0000000100000191000000C9.gz
0000000100000191000000CA.005675F0.backup.gz <--- should match?
0000000100000191000000CA.gz
...
00000001000001AA000000F0.gz

So it looks to me like the file was created, but the regex, or what
it's using to find that file, isn't triggered.

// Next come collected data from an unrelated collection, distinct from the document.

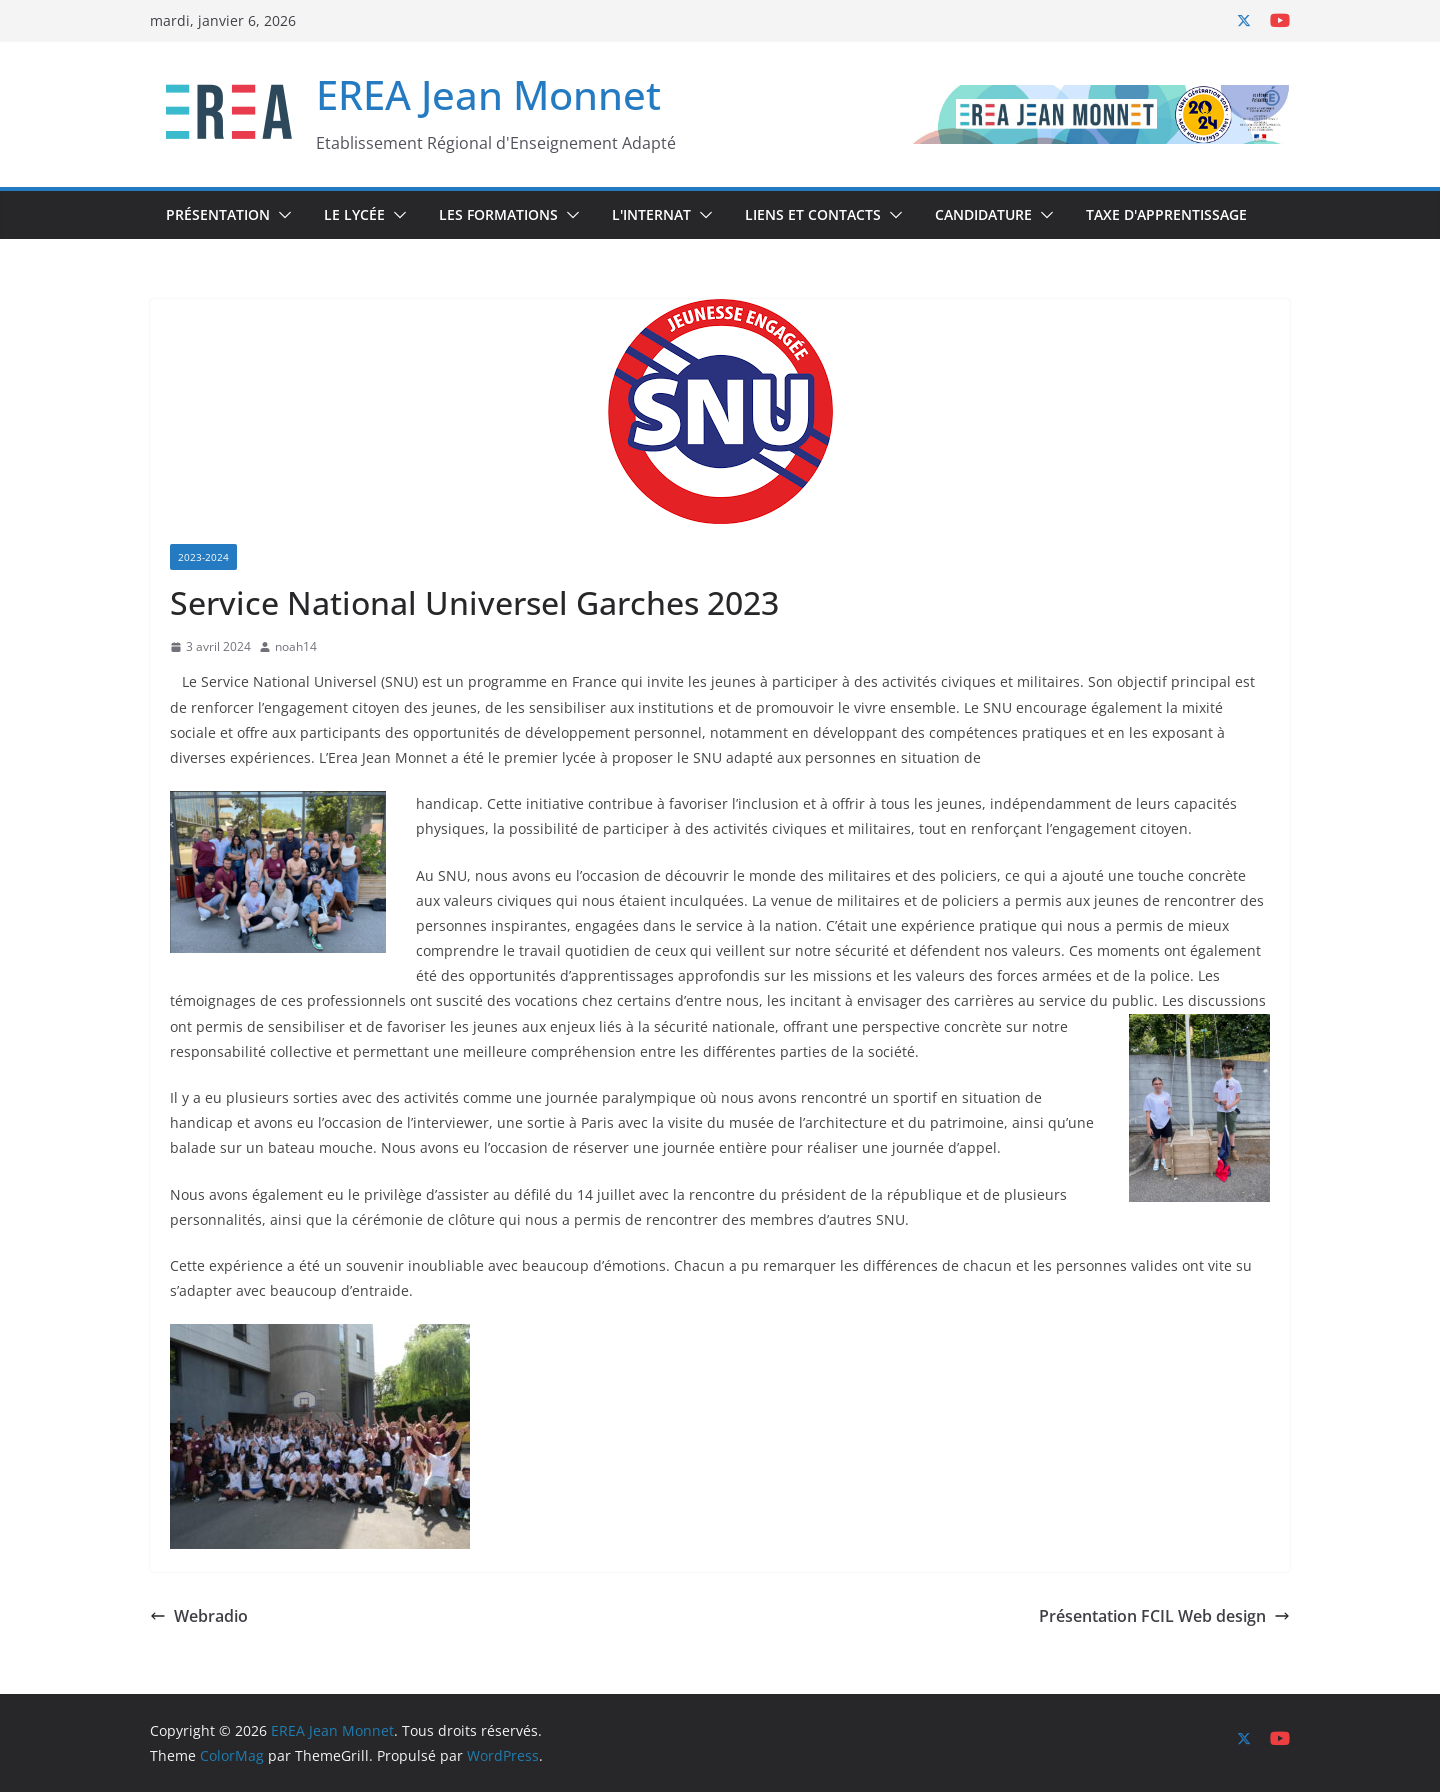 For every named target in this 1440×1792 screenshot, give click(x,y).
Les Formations (498, 214)
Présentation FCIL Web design (1164, 1616)
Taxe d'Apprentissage (1166, 214)
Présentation (218, 214)
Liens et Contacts (813, 214)
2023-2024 (203, 557)
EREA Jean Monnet (488, 94)
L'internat (651, 214)
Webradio (199, 1616)
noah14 (296, 646)
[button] (281, 215)
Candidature (983, 214)
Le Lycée (354, 214) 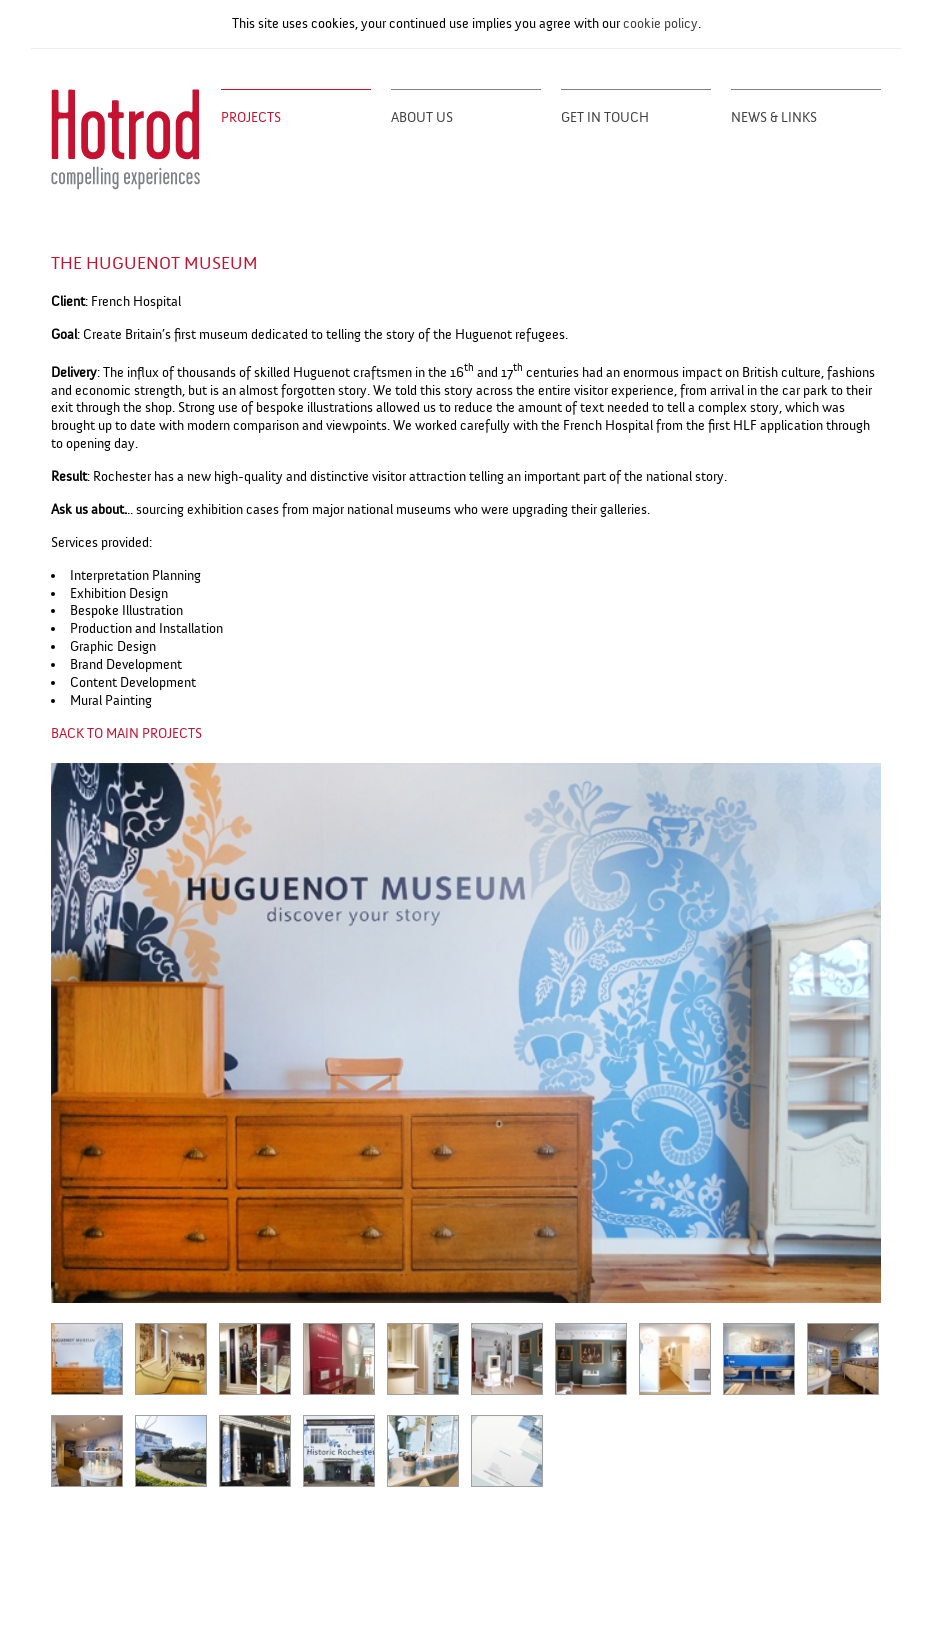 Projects (251, 118)
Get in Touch (605, 118)
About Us (422, 118)
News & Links (774, 118)
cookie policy (660, 23)
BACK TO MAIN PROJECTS (126, 733) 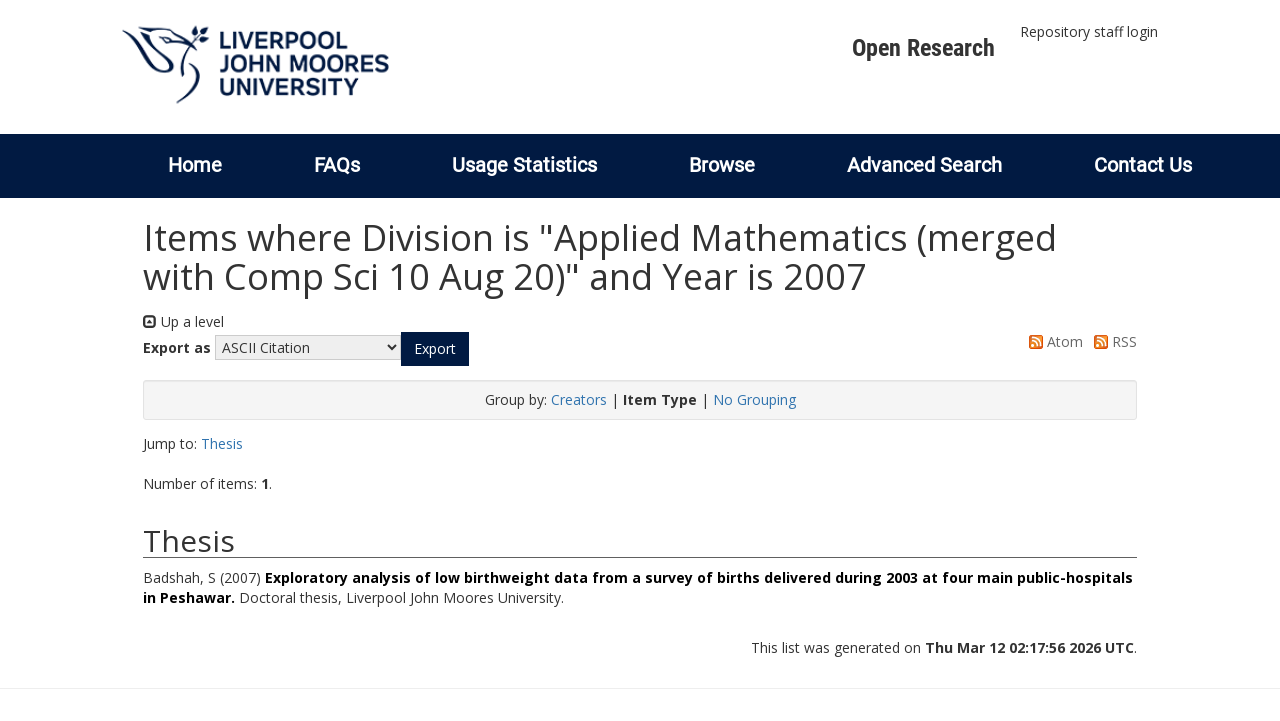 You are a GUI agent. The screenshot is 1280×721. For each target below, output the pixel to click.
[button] (435, 349)
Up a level (183, 321)
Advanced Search (924, 165)
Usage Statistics (524, 165)
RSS (1112, 341)
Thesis (222, 443)
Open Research (923, 48)
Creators (579, 399)
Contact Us (1143, 165)
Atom (1052, 341)
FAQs (337, 165)
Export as (177, 347)
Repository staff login (1089, 31)
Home (195, 165)
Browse (722, 165)
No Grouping (754, 399) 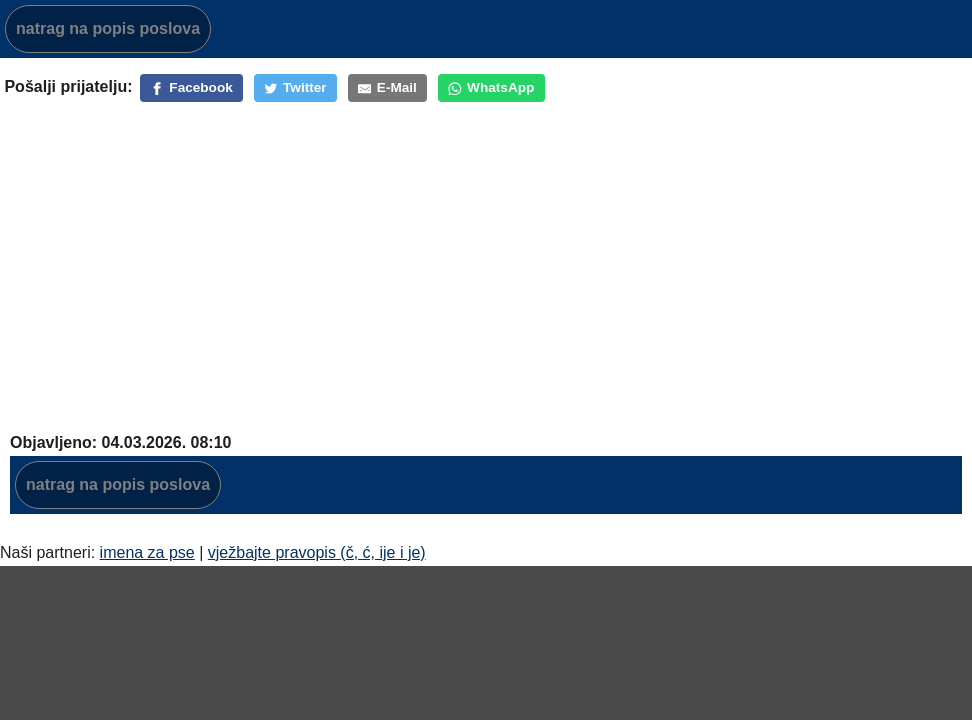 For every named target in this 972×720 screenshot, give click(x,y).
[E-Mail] (387, 88)
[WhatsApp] (491, 88)
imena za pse (147, 552)
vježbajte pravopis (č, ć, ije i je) (317, 552)
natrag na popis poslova (108, 28)
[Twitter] (295, 88)
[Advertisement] (486, 255)
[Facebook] (191, 88) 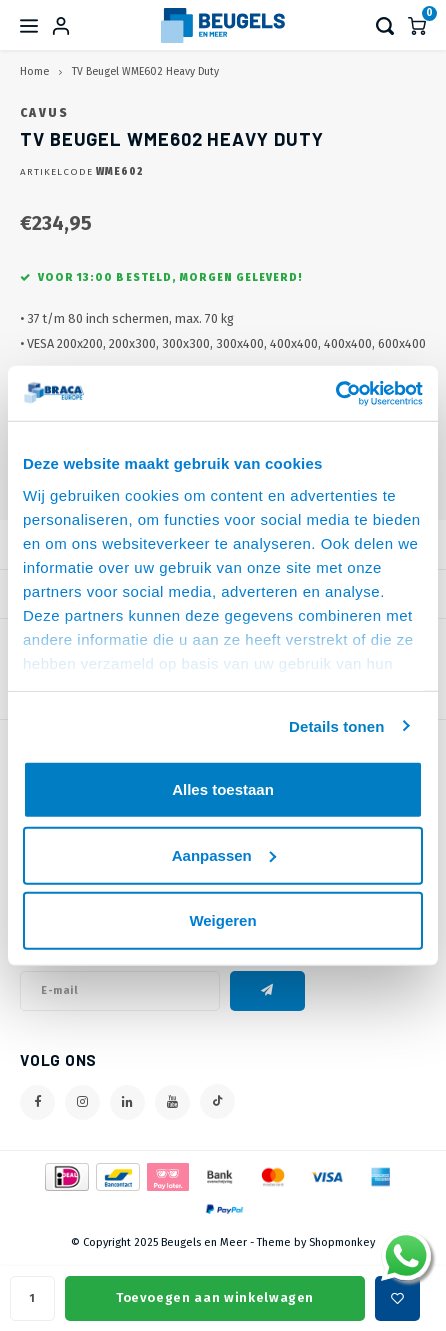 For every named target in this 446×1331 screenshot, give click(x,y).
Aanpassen (224, 854)
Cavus (45, 113)
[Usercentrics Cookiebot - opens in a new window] (335, 393)
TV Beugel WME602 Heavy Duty (145, 71)
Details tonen (336, 725)
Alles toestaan (223, 789)
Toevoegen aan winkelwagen (215, 1297)
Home (34, 71)
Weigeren (222, 920)
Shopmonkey (342, 1242) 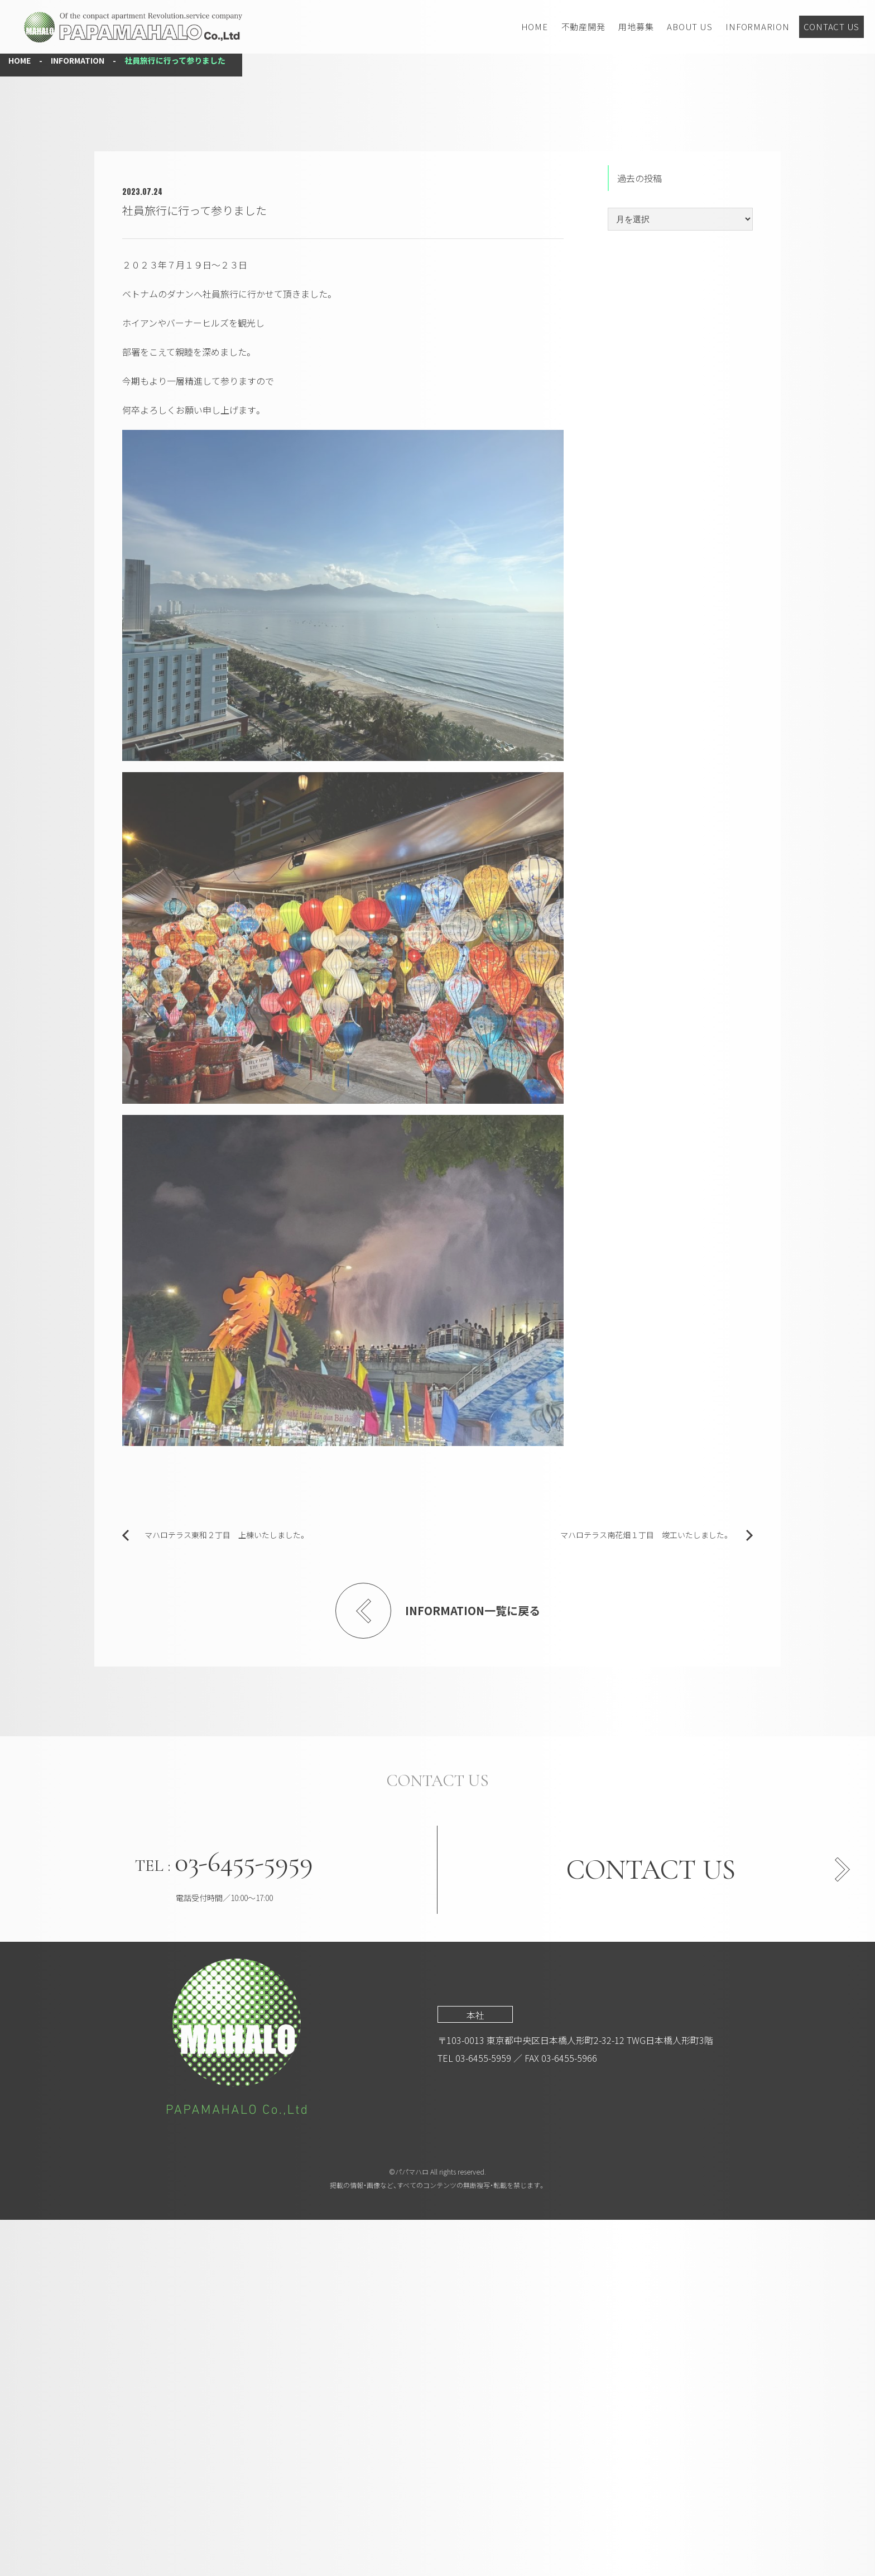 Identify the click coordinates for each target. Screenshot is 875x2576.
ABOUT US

Just for reference, the backup configuration uses:

--data-dir=/var/lib/postgresql/9.3/main/
--verbose
--log=/var/log/postgresql/omnipitr.log
--dst-local=gzip=/var/lib/postgresql/data/9.3/backups/
--call-master
--user=replication
--database=template1
--digest=SHA-1
--host=...
--source=/var/lib/postgresql/data/9.3/archive/
--pgcontroldata-path=/usr/lib/postgresql/9.3/bin/pg_controldata

Well, if your xlog source is compressed, you should mark it as such.Just like docs tell you to:

You can also specify compression for source. Check COMPRESSION section of the doc.

So you should prefix your source path with gzip=

Oh wow I missed that completely. Thanks, works just fine now.